Esa es la razón por la cual nuestros famosos y celebridades, la gente a la que le damos algo de reconocimiento, trasmiten su vanidad a través de las redes sociales y otros medios de comunicación, y lo consumimos en masa sin reparo.

Objetivamente, lo que tienen para decir no hace un aporte significativo a nuestras vidas. Sin embargo, que hablen de su rutina matutina es tan importante que conecta a miles o millones de personas en vivo.

Paralelamente, replicamos este comportamiento de forma micro, pues no tenemos la cantidad de audiencia que tiene una celebridad. Consideramos nuestras opiniones más banales como hechos de gran importancia que merecen ser escuchadas.

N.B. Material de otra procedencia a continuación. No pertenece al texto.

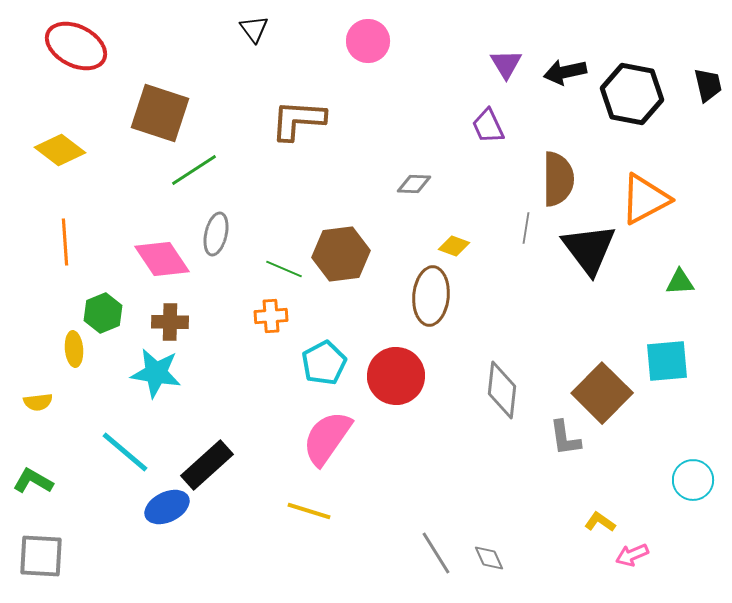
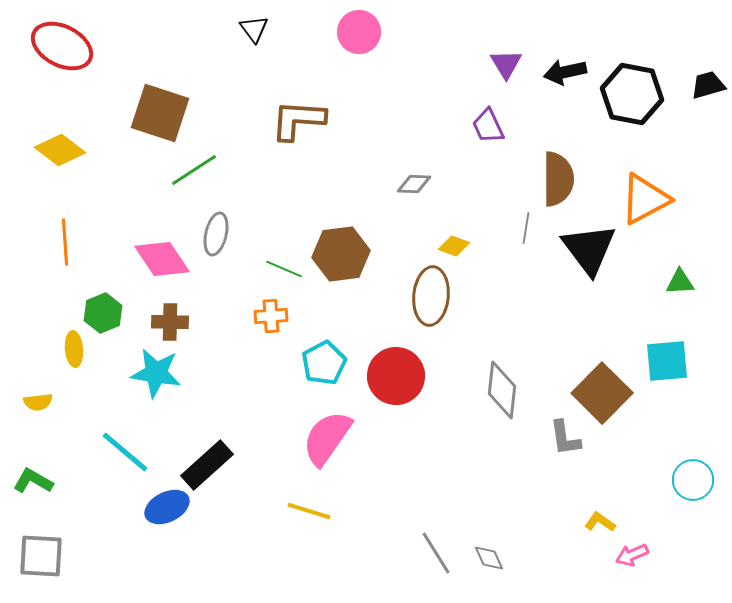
pink circle at (368, 41): moved 9 px left, 9 px up
red ellipse at (76, 46): moved 14 px left
black trapezoid at (708, 85): rotated 93 degrees counterclockwise
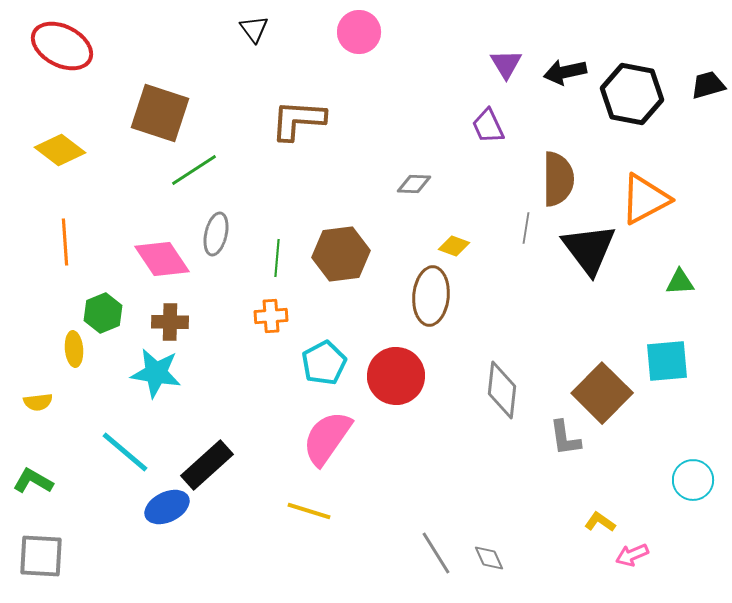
green line at (284, 269): moved 7 px left, 11 px up; rotated 72 degrees clockwise
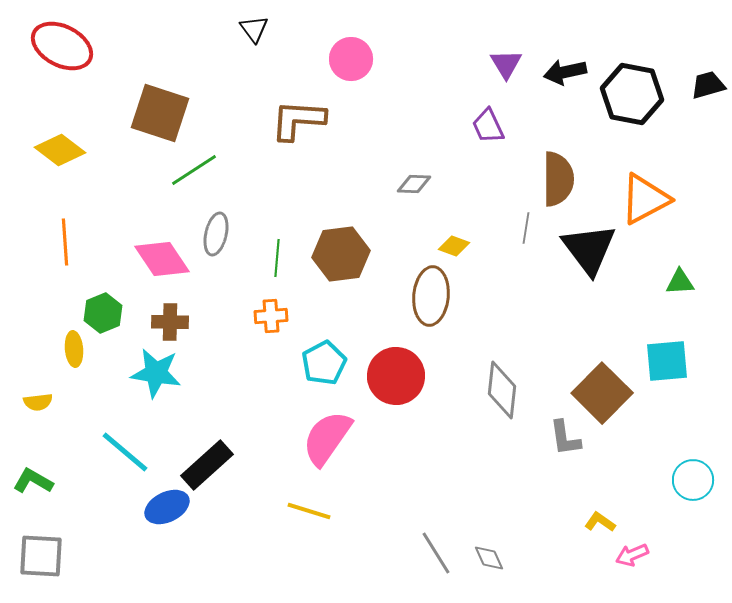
pink circle at (359, 32): moved 8 px left, 27 px down
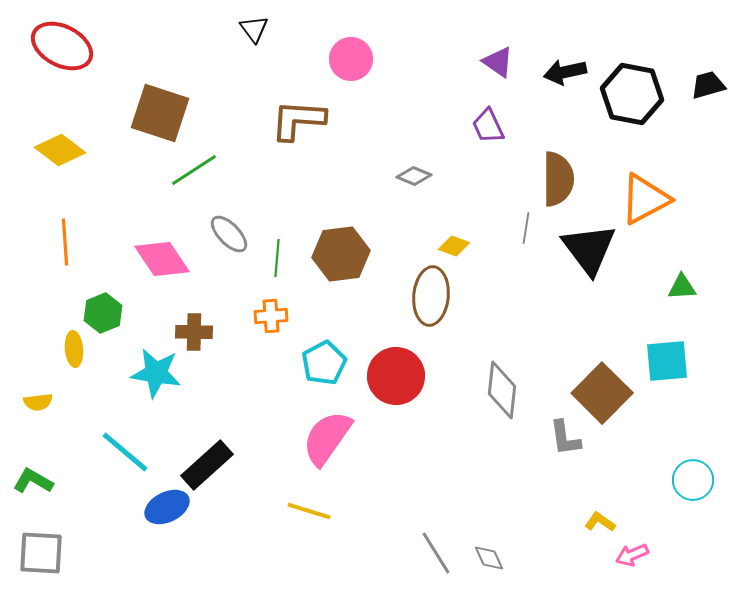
purple triangle at (506, 64): moved 8 px left, 2 px up; rotated 24 degrees counterclockwise
gray diamond at (414, 184): moved 8 px up; rotated 20 degrees clockwise
gray ellipse at (216, 234): moved 13 px right; rotated 57 degrees counterclockwise
green triangle at (680, 282): moved 2 px right, 5 px down
brown cross at (170, 322): moved 24 px right, 10 px down
gray square at (41, 556): moved 3 px up
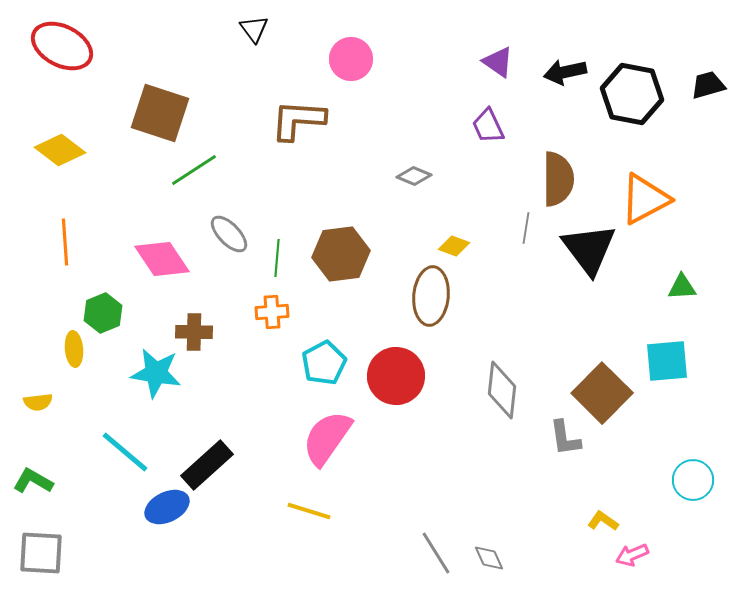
orange cross at (271, 316): moved 1 px right, 4 px up
yellow L-shape at (600, 522): moved 3 px right, 1 px up
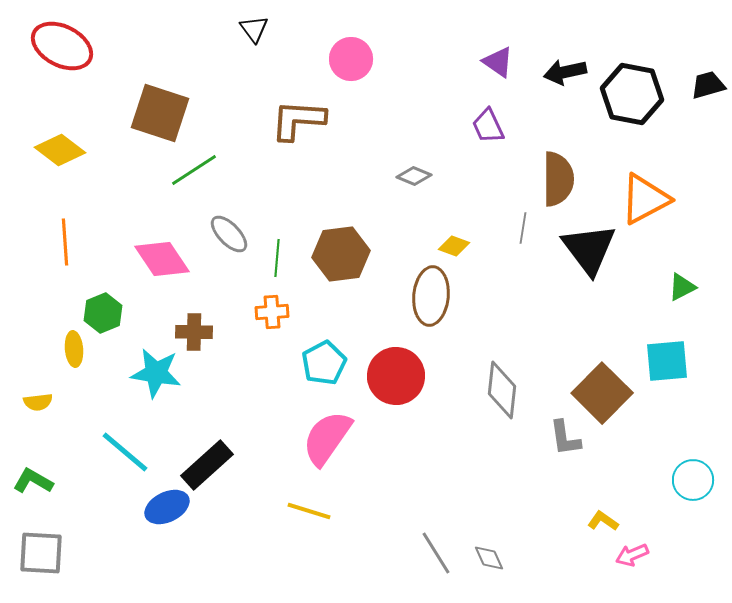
gray line at (526, 228): moved 3 px left
green triangle at (682, 287): rotated 24 degrees counterclockwise
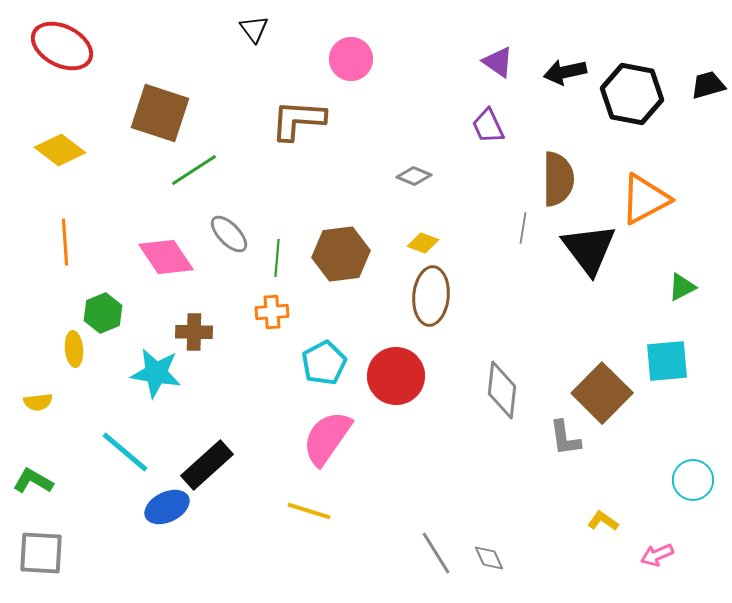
yellow diamond at (454, 246): moved 31 px left, 3 px up
pink diamond at (162, 259): moved 4 px right, 2 px up
pink arrow at (632, 555): moved 25 px right
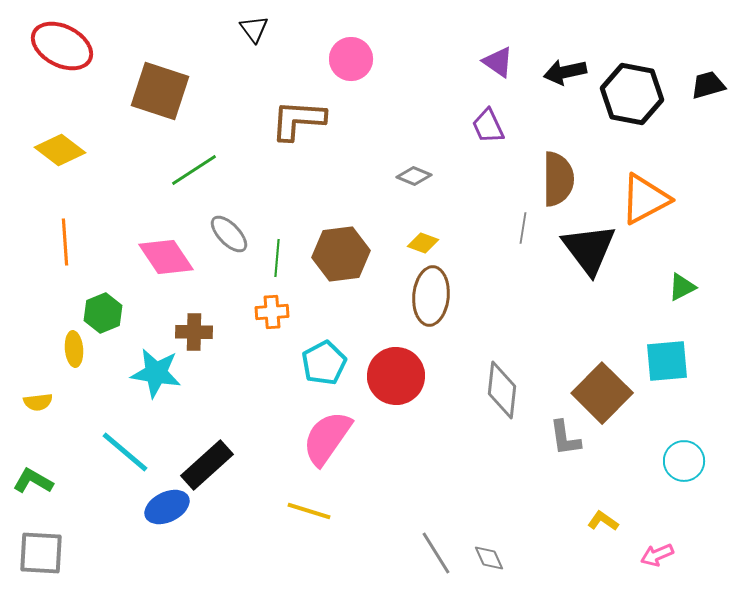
brown square at (160, 113): moved 22 px up
cyan circle at (693, 480): moved 9 px left, 19 px up
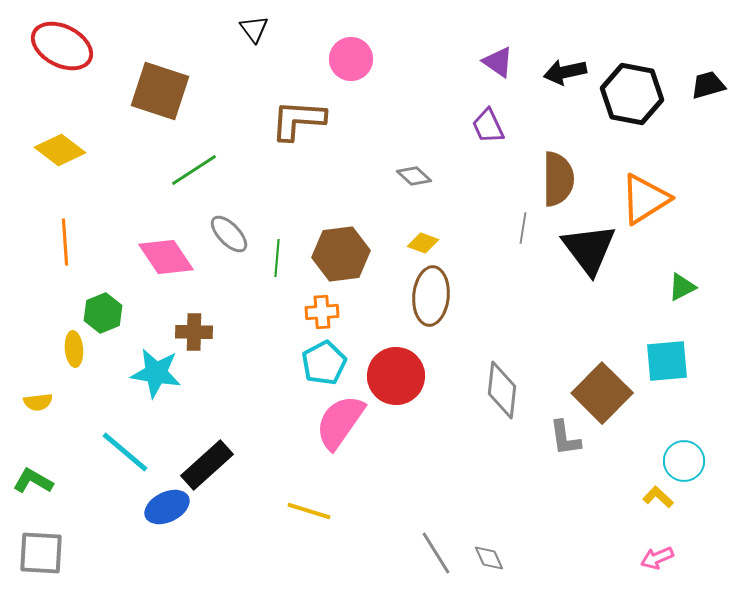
gray diamond at (414, 176): rotated 20 degrees clockwise
orange triangle at (645, 199): rotated 4 degrees counterclockwise
orange cross at (272, 312): moved 50 px right
pink semicircle at (327, 438): moved 13 px right, 16 px up
yellow L-shape at (603, 521): moved 55 px right, 24 px up; rotated 8 degrees clockwise
pink arrow at (657, 555): moved 3 px down
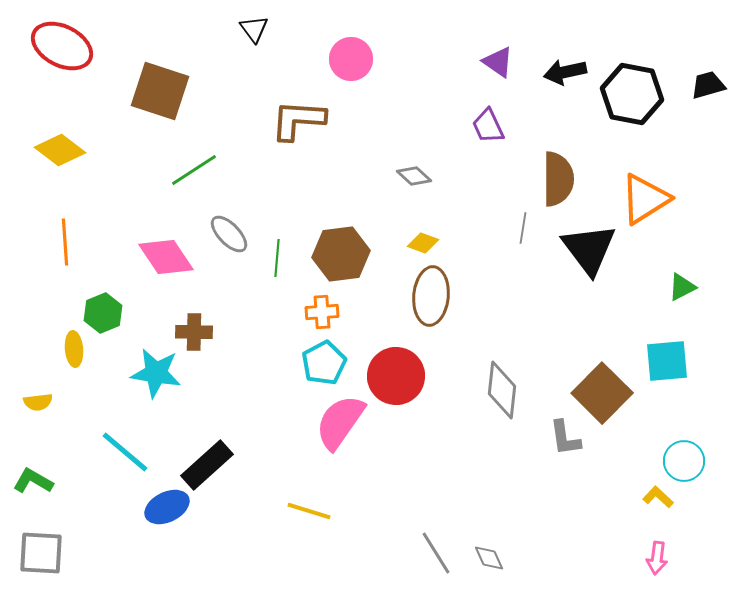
pink arrow at (657, 558): rotated 60 degrees counterclockwise
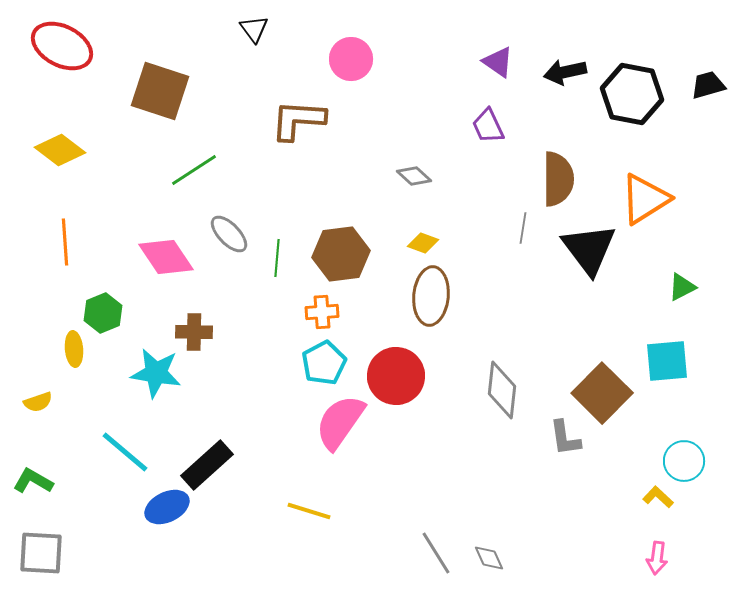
yellow semicircle at (38, 402): rotated 12 degrees counterclockwise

En pro de la libertad de expresión de la que gozamos, no medimos las palabras, desinformamos, lastimamos, insultamos, perjuramos, condenamos, rechazamos y odiamos sin reparo.

Si lo que tuviéramos para decir fueran palabras edificantes de amor, no habría ningún problema en hablar demasiado. Sin embargo, mientras el ser humano le da más rienda suelta a su lengua, mayor maldad propaga.

“Así también la lengua es un miembro muy pequeño del cuerpo, pero hace alarde grandes hazañas. ¡Imagínense qué gran bosque se incendia con tan pequeña chispa!” Santiago 3:5.

Las palabras tienen un poder asombroso, tanto para construir como para destruir. Hay que saber usarlas sabiamente en la comunicación.

Pero hay un poder que todos tenemos y que pocos ponen en práctica: guardar silencio. Guarda silencio y evitarás el odio, guarda silencio y estarás en paz, no lo digas y cuida el corazón de los que te rodean.